Monotremes (Prototheria) are a group that was once much more successful, but today have almost completely died out, leaving behind a mere five species: one platypus and four echnidnas. The name means "single hole" in Greek, referring to their all-purpose cloaca, which they have in common with marsupials. Monotremes are the only group to lay eggs rather than nurture their young directly, although they are warm-blooded, provide milk for their young, have a single bone in their lower jaw, and are covered in a layer of fur. Monotremes keep their body temperature at about 90°F (32°C), compared to about 95°F (35°C) for marsupials, and 100°F (38°C) for placental mammals.
Marsupials (Metatheria) are a mildly successful group that includes 334 species. They once had a range that included much of the planet, but today are only really successful in Australia, where they are the dominant form. Australia and the nearby islands include over 200 marsupial species, ranging from the familiar koala and kangaroo to the more unusual bandicoots and Tasmanian Devils. About 100 species are found in South America, mainly including possums, but also including unique specimens such as the diminutive Monito del Monte. There are 13 species that moved into Central America when it slammed into South America via the isthmus of Panama, and a single species made it to North America — the Virginia possum. Marsupials are different from the other groups in their mode of reproduction, the presence of a cloaca, and their metabolic rate.

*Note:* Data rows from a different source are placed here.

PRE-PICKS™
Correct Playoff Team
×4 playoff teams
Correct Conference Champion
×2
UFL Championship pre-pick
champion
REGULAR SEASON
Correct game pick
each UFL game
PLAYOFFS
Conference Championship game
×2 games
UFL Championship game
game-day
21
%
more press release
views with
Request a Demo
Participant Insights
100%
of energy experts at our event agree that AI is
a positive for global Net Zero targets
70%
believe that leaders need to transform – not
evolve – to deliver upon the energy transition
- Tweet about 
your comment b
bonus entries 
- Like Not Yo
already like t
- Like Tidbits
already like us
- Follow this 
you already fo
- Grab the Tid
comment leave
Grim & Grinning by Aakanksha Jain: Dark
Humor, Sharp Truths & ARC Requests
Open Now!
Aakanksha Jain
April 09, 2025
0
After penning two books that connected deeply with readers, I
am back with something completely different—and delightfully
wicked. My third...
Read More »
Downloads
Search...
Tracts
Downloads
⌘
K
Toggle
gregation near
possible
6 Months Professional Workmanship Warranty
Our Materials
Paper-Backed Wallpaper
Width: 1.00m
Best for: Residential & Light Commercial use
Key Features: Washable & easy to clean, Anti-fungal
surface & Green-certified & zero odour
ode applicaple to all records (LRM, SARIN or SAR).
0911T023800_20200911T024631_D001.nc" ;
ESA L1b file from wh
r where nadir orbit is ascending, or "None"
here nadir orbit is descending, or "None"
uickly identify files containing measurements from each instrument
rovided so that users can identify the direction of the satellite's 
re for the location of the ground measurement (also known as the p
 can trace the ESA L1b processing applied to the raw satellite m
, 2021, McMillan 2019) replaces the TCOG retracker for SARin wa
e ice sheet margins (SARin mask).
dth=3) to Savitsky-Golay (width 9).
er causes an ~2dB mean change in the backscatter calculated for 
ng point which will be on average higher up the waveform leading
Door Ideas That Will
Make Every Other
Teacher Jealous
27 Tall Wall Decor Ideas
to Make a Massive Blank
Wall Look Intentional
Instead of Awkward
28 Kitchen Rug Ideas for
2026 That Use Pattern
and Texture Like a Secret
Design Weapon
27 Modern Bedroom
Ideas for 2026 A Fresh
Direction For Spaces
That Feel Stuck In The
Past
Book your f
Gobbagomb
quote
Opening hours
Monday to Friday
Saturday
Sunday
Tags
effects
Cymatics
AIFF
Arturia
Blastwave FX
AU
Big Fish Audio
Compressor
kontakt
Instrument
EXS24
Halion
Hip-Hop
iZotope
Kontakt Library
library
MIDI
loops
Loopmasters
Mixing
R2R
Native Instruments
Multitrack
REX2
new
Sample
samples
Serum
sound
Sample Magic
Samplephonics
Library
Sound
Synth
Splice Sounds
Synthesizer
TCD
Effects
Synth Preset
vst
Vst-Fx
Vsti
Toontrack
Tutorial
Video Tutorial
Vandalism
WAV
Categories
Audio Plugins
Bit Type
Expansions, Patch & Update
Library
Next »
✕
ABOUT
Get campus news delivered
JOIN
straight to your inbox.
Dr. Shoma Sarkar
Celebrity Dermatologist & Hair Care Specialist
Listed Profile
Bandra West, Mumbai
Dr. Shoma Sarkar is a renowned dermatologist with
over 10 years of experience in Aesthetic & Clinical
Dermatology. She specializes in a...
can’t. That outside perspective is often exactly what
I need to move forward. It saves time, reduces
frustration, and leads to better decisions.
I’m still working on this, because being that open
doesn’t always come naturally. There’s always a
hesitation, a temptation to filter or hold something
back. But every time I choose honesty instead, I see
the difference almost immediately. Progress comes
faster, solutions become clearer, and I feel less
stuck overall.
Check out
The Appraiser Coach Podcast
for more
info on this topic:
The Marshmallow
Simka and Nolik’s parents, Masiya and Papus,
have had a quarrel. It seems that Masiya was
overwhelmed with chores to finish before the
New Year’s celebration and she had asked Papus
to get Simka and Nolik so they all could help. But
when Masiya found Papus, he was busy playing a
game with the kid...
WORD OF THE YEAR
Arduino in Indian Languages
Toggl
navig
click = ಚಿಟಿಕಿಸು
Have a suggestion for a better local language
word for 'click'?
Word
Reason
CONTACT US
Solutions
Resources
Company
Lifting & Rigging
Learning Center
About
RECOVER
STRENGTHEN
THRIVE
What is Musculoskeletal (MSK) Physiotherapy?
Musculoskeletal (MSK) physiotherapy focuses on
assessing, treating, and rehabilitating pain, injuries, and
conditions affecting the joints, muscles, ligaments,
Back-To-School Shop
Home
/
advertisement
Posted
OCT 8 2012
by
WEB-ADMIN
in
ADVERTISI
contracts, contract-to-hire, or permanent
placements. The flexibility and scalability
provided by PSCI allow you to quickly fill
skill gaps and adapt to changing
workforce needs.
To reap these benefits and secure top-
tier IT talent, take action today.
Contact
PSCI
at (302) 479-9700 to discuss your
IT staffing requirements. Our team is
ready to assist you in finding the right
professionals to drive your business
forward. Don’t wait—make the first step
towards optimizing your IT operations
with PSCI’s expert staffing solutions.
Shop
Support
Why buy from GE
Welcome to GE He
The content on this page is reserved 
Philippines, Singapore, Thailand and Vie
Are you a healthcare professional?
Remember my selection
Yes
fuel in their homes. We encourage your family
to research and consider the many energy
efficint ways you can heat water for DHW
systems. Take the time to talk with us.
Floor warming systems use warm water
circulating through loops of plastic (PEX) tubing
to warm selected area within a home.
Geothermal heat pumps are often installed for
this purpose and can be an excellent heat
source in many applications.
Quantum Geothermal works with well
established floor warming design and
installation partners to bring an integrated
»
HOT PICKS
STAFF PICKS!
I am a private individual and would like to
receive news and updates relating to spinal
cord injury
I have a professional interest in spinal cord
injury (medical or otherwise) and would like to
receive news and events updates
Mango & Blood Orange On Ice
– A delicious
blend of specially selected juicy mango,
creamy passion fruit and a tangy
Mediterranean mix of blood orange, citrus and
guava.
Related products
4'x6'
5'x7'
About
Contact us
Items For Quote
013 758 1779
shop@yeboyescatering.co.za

Placental mammals (Eutheria) are the most successful group on the planet today, and occupy a series of ecological niches occupied by the dinosaurs and the pelycosaurs before them. They boast over 5,500 species. There are four primary groups: Rodentia (mice, rats, and other small animals with fast-growing teeth), Chiroptera (bats), Carnivora (dogs, cats, bears, and other carnivores), and Cetartiodactyla (numerous herbivore species, such as deer, sheep, goats, buffalos, and whales). Placental mammals are found on every continent except Antarctica, and many have close mythological and symbolic relationships with human culture. They are distinguished by a high metabolic rate and their reproductive mode, where the embryo grows to maturity in a womb before it is born. Animals in this group are probably the most intelligent that has ever lived on the planet, and very recently (200,000 years ago), it gave rise to the species Homo sapiens or humans.